A faithful transcription of all the records is required.

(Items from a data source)
- - -
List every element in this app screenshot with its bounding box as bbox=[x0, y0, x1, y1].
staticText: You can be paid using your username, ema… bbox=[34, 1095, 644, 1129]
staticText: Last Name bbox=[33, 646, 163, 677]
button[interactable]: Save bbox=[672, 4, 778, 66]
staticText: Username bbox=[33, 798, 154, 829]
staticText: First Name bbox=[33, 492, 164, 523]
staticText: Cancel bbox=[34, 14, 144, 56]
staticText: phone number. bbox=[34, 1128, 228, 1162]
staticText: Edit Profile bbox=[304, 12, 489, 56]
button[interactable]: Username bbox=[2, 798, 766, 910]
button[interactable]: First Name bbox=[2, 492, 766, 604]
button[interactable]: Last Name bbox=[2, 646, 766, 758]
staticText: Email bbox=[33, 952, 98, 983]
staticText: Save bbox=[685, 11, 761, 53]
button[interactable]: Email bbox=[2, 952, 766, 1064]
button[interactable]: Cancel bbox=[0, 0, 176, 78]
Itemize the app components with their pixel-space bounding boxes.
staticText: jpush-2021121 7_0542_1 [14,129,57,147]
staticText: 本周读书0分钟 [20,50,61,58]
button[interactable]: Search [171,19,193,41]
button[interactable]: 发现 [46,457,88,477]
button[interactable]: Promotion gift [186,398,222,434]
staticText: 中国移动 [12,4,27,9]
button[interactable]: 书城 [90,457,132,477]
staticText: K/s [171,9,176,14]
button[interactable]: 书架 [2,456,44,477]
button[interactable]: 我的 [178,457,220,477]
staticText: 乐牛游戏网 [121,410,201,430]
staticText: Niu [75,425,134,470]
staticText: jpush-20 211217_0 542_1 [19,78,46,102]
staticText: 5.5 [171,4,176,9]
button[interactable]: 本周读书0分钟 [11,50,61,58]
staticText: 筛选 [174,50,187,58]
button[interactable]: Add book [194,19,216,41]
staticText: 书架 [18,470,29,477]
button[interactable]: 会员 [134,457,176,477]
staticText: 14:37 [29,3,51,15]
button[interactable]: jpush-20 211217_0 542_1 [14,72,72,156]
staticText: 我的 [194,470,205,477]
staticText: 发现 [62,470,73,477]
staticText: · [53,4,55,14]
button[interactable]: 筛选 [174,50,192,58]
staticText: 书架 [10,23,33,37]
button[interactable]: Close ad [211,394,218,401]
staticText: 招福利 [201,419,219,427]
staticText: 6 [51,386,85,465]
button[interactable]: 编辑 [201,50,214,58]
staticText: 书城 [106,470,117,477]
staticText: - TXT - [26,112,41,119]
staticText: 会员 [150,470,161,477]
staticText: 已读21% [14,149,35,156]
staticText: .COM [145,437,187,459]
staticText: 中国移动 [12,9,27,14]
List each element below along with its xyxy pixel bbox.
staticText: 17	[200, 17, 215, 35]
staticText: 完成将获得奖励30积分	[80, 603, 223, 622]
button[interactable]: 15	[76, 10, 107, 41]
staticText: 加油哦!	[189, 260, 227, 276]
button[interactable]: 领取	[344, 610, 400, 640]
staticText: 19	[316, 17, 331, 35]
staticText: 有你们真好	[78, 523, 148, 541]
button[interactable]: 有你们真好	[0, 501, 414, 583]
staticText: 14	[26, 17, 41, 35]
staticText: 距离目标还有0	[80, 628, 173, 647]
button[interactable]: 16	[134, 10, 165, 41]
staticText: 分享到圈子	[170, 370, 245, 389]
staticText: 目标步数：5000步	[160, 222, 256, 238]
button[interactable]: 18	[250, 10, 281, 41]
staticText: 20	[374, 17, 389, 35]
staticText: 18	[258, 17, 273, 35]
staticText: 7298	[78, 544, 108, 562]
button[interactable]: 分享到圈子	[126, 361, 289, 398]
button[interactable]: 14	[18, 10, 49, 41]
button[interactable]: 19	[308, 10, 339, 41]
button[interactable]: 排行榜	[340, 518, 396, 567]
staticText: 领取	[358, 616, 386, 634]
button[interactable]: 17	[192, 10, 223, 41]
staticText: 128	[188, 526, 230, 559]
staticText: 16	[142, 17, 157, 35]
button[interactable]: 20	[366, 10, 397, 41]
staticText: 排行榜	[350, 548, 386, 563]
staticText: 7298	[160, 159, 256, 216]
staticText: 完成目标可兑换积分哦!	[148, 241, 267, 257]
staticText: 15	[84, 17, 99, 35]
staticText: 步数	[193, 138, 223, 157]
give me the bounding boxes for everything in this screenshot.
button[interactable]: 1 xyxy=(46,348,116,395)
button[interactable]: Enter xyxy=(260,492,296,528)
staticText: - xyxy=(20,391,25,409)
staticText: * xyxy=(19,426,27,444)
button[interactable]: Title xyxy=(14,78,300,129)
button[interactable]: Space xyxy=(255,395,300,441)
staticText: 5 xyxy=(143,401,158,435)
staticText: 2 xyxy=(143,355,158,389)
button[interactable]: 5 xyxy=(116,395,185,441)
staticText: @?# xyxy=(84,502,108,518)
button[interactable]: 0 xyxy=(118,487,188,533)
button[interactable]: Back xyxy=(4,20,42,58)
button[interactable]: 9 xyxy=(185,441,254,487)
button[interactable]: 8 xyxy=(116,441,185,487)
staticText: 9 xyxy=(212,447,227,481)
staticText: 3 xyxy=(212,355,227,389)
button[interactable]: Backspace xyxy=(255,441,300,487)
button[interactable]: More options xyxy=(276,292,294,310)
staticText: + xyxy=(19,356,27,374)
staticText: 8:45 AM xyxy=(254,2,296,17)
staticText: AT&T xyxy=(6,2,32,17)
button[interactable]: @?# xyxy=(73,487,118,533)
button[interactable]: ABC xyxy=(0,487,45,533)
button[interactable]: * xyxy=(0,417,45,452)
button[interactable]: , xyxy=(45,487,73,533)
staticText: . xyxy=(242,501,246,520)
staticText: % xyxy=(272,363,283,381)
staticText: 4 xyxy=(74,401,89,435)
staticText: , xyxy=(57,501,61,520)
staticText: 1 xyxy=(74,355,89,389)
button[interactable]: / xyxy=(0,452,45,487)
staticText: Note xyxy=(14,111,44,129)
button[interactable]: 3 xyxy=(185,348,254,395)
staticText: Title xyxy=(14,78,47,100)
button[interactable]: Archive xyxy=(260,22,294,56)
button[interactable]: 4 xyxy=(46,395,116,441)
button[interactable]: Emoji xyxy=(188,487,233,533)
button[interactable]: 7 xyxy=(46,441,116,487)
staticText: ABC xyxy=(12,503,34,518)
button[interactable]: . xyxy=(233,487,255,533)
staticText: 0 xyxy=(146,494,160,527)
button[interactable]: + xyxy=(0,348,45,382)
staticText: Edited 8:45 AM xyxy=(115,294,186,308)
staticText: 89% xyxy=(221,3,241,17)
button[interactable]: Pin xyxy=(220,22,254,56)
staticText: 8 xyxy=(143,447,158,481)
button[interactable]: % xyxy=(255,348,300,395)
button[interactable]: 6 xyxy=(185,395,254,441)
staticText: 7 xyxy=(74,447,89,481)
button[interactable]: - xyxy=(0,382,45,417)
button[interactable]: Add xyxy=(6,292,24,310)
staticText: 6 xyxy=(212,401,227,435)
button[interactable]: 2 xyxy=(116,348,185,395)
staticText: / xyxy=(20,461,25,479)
- - -
## [Solution to this task]
List every element in this app screenshot with its bounding box as bbox=[x0, y0, x1, y1].
staticText: You can be paid using your username, ema… bbox=[34, 1095, 644, 1129]
staticText: Last Name bbox=[33, 646, 163, 677]
button[interactable]: Save bbox=[672, 4, 778, 66]
staticText: Username bbox=[33, 798, 154, 829]
staticText: First Name bbox=[33, 492, 164, 523]
staticText: Cancel bbox=[34, 14, 144, 56]
staticText: phone number. bbox=[34, 1128, 228, 1162]
staticText: Edit Profile bbox=[304, 12, 489, 56]
button[interactable]: Username bbox=[2, 798, 766, 910]
button[interactable]: First Name bbox=[2, 492, 766, 604]
button[interactable]: Last Name bbox=[2, 646, 766, 758]
staticText: Email bbox=[33, 952, 98, 983]
staticText: Save bbox=[685, 11, 761, 53]
button[interactable]: Email bbox=[2, 952, 766, 1064]
button[interactable]: Cancel bbox=[0, 0, 176, 78]
Itemize the app components with their pixel-space bounding boxes.
staticText: jpush-2021121 7_0542_1 [14,129,57,147]
staticText: 本周读书0分钟 [20,50,61,58]
button[interactable]: Search [171,19,193,41]
button[interactable]: 发现 [46,457,88,477]
button[interactable]: Promotion gift [186,398,222,434]
staticText: 中国移动 [12,4,27,9]
button[interactable]: 书城 [90,457,132,477]
staticText: K/s [171,9,176,14]
button[interactable]: 书架 [2,456,44,477]
button[interactable]: 我的 [178,457,220,477]
staticText: 乐牛游戏网 [121,410,201,430]
staticText: Niu [75,425,134,470]
staticText: jpush-20 211217_0 542_1 [19,78,46,102]
staticText: 5.5 [171,4,176,9]
button[interactable]: 本周读书0分钟 [11,50,61,58]
staticText: 筛选 [174,50,187,58]
button[interactable]: Add book [194,19,216,41]
staticText: 书架 [18,470,29,477]
button[interactable]: 会员 [134,457,176,477]
staticText: 14:37 [29,3,51,15]
button[interactable]: jpush-20 211217_0 542_1 [14,72,72,156]
staticText: 我的 [194,470,205,477]
staticText: 发现 [62,470,73,477]
staticText: · [53,4,55,14]
button[interactable]: 筛选 [174,50,192,58]
staticText: 书架 [10,23,33,37]
button[interactable]: Close ad [211,394,218,401]
staticText: 招福利 [201,419,219,427]
staticText: 6 [51,386,85,465]
button[interactable]: 编辑 [201,50,214,58]
staticText: 书城 [106,470,117,477]
staticText: - TXT - [26,112,41,119]
staticText: 会员 [150,470,161,477]
staticText: 已读21% [14,149,35,156]
staticText: .COM [145,437,187,459]
staticText: 中国移动 [12,9,27,14]
List each element below along with its xyxy pixel bbox.
staticText: 17	[200, 17, 215, 35]
staticText: 完成将获得奖励30积分	[80, 603, 223, 622]
button[interactable]: 15	[76, 10, 107, 41]
staticText: 加油哦!	[189, 260, 227, 276]
button[interactable]: 领取	[344, 610, 400, 640]
staticText: 19	[316, 17, 331, 35]
staticText: 有你们真好	[78, 523, 148, 541]
button[interactable]: 有你们真好	[0, 501, 414, 583]
staticText: 14	[26, 17, 41, 35]
staticText: 距离目标还有0	[80, 628, 173, 647]
button[interactable]: 16	[134, 10, 165, 41]
staticText: 分享到圈子	[170, 370, 245, 389]
staticText: 目标步数：5000步	[160, 222, 256, 238]
button[interactable]: 18	[250, 10, 281, 41]
staticText: 20	[374, 17, 389, 35]
staticText: 18	[258, 17, 273, 35]
staticText: 7298	[78, 544, 108, 562]
button[interactable]: 分享到圈子	[126, 361, 289, 398]
button[interactable]: 14	[18, 10, 49, 41]
button[interactable]: 19	[308, 10, 339, 41]
button[interactable]: 排行榜	[340, 518, 396, 567]
staticText: 领取	[358, 616, 386, 634]
button[interactable]: 17	[192, 10, 223, 41]
staticText: 128	[188, 526, 230, 559]
staticText: 16	[142, 17, 157, 35]
button[interactable]: 20	[366, 10, 397, 41]
staticText: 排行榜	[350, 548, 386, 563]
staticText: 7298	[160, 159, 256, 216]
staticText: 完成目标可兑换积分哦!	[148, 241, 267, 257]
staticText: 15	[84, 17, 99, 35]
staticText: 步数	[193, 138, 223, 157]
give me the bounding boxes for everything in this screenshot.
button[interactable]: 1 xyxy=(46,348,116,395)
button[interactable]: Enter xyxy=(260,492,296,528)
staticText: - xyxy=(20,391,25,409)
staticText: * xyxy=(19,426,27,444)
button[interactable]: Title xyxy=(14,78,300,129)
button[interactable]: Space xyxy=(255,395,300,441)
staticText: 5 xyxy=(143,401,158,435)
staticText: 2 xyxy=(143,355,158,389)
button[interactable]: 5 xyxy=(116,395,185,441)
staticText: @?# xyxy=(84,502,108,518)
button[interactable]: 0 xyxy=(118,487,188,533)
button[interactable]: Back xyxy=(4,20,42,58)
button[interactable]: 9 xyxy=(185,441,254,487)
button[interactable]: 8 xyxy=(116,441,185,487)
staticText: 9 xyxy=(212,447,227,481)
staticText: 3 xyxy=(212,355,227,389)
button[interactable]: Backspace xyxy=(255,441,300,487)
button[interactable]: More options xyxy=(276,292,294,310)
staticText: + xyxy=(19,356,27,374)
staticText: 8:45 AM xyxy=(254,2,296,17)
staticText: AT&T xyxy=(6,2,32,17)
button[interactable]: @?# xyxy=(73,487,118,533)
button[interactable]: ABC xyxy=(0,487,45,533)
button[interactable]: * xyxy=(0,417,45,452)
button[interactable]: , xyxy=(45,487,73,533)
staticText: . xyxy=(242,501,246,520)
staticText: % xyxy=(272,363,283,381)
staticText: 4 xyxy=(74,401,89,435)
staticText: , xyxy=(57,501,61,520)
staticText: 1 xyxy=(74,355,89,389)
button[interactable]: / xyxy=(0,452,45,487)
staticText: Note xyxy=(14,111,44,129)
button[interactable]: 3 xyxy=(185,348,254,395)
staticText: Title xyxy=(14,78,47,100)
button[interactable]: Archive xyxy=(260,22,294,56)
button[interactable]: 4 xyxy=(46,395,116,441)
button[interactable]: Emoji xyxy=(188,487,233,533)
button[interactable]: 7 xyxy=(46,441,116,487)
staticText: ABC xyxy=(12,503,34,518)
button[interactable]: . xyxy=(233,487,255,533)
staticText: 0 xyxy=(146,494,160,527)
button[interactable]: + xyxy=(0,348,45,382)
staticText: Edited 8:45 AM xyxy=(115,294,186,308)
staticText: 89% xyxy=(221,3,241,17)
button[interactable]: Pin xyxy=(220,22,254,56)
staticText: 8 xyxy=(143,447,158,481)
button[interactable]: % xyxy=(255,348,300,395)
button[interactable]: 6 xyxy=(185,395,254,441)
staticText: 7 xyxy=(74,447,89,481)
button[interactable]: - xyxy=(0,382,45,417)
button[interactable]: Add xyxy=(6,292,24,310)
staticText: 6 xyxy=(212,401,227,435)
button[interactable]: 2 xyxy=(116,348,185,395)
staticText: / xyxy=(20,461,25,479)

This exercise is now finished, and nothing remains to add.